Le parti pris de Diane Kurys est dans le titre Moi, qui t’aimais. Moi, c’est Simone SIgnoret qui a tant aimé Yves Montand. Pour la réalisatrice — et pas seulement elle- elle l’aimait plus que tout, et apparemment, à la différence de lui qui l’aimait plus que toutes les autres.
De toute évidence, c’est Simone Signoret qui intéresse Diane Kurys. La réalisatrice d’Un homme amoureux en 1987 — mettant en scène un acteur marié tombant sous le charme d’une jeune comédienne lors d’un tournage —, filme l’actrice amoureuse mais surtout la femme amoureuse. L’occasion de rappeler qu’en son temps, Simone Signoret, auréolée de son Oscar pour Les Chemins de la haute ville en 1960, était l’une des comédiennes es plus célèbres de France et que c’est elle qui a révélé Yves Montand au grand public.
Suggérer un couple
Diane Kurys s’inspire bien sûr de son livre La Nostalgie n’est plus ce qu’elle était mais aussi d’interviews dans la presse, à la radio, à la télévision qu’elle reconstitue. Elle a rencontré des proches du couple dont la vie était parfois étalée dans les médias. C’est dans les journaux que Simone Signoret apprendra la liaison de son mari avec Marilyn Monroe. Elle filme sa force, sa détermination, son humour mais aussi sa vulnérabilité, sa fragilité. Mais pas question pour elle de jouer les victimes.
Pas question non plus pour Marina Foïs et Roschdy Zem de prétendre incarner les deux icônes, la ressemblance n’est pas là. D’ailleurs, la première scène du film montre les acteurs au maquillage. Le but ici est de suggérer le couple : Signoret, qui se moquait du qu’en dira-t-on, son franc-parler mais aussi l’alcool, les cigarettes, les kilos en trop, mais toujours là, et Montand, toujours soucieux de son image, flamboyant, léger, malicieux, volage, mais toujours là, jusqu’au bout.

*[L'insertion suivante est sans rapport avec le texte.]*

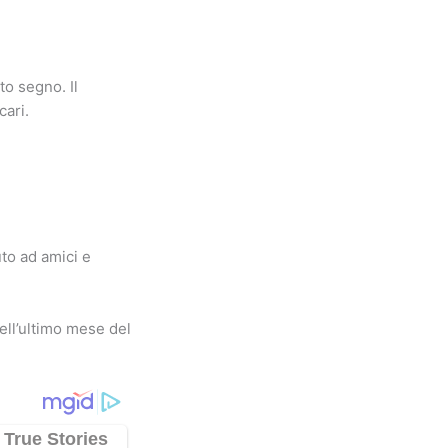
to segno. Il
cari.
to ad amici e
ell’ultimo mese del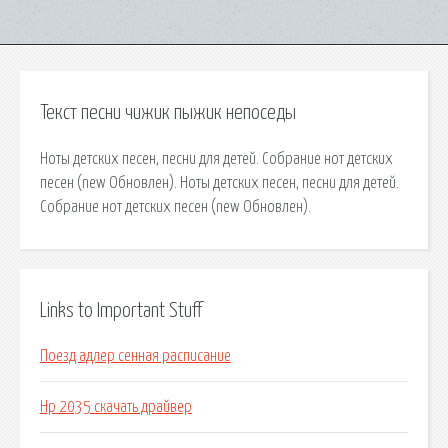
Текст песни чижик пыжик непоседы
Ноты детских песен, песни для детей. Собрание нот детских
песен (new Обновлен). Ноты детских песен, песни для детей.
Собрание нот детских песен (new Обновлен).
Links to Important Stuff
Поезд адлер сенная расписание
Нр 2035 скачать драйвер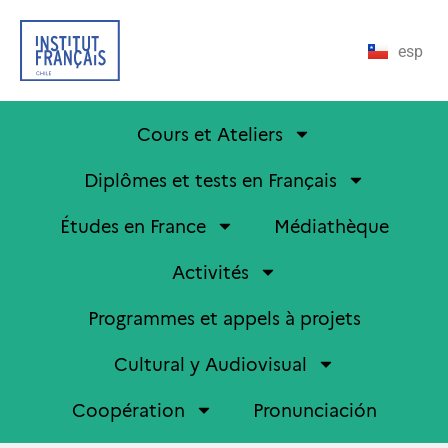
esp
Cours et Ateliers
Diplômes et tests en Français
Études en France
Médiathèque
Activités
Programmes et appels à projets
Cultural y Audiovisual
Coopération
Pronunciación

Diane Kurys signe non pas un biopic mais une fiction témoignant des dernières années d’une histoire d’amour houleuse et solide. Ces années où l’on pourrait se demander pourquoi ces deux-là sont toujours ensemble. Celle de Montand et Signoret aura perduré jusqu’au décès de Simone, en 1985, à 64 ans. Ça valait bien un film.
- Moi qui t’aimais de Diane Kurys (France, 1h58) avec Roschdy Zem, Marina Foïs, Thierry de Peretti…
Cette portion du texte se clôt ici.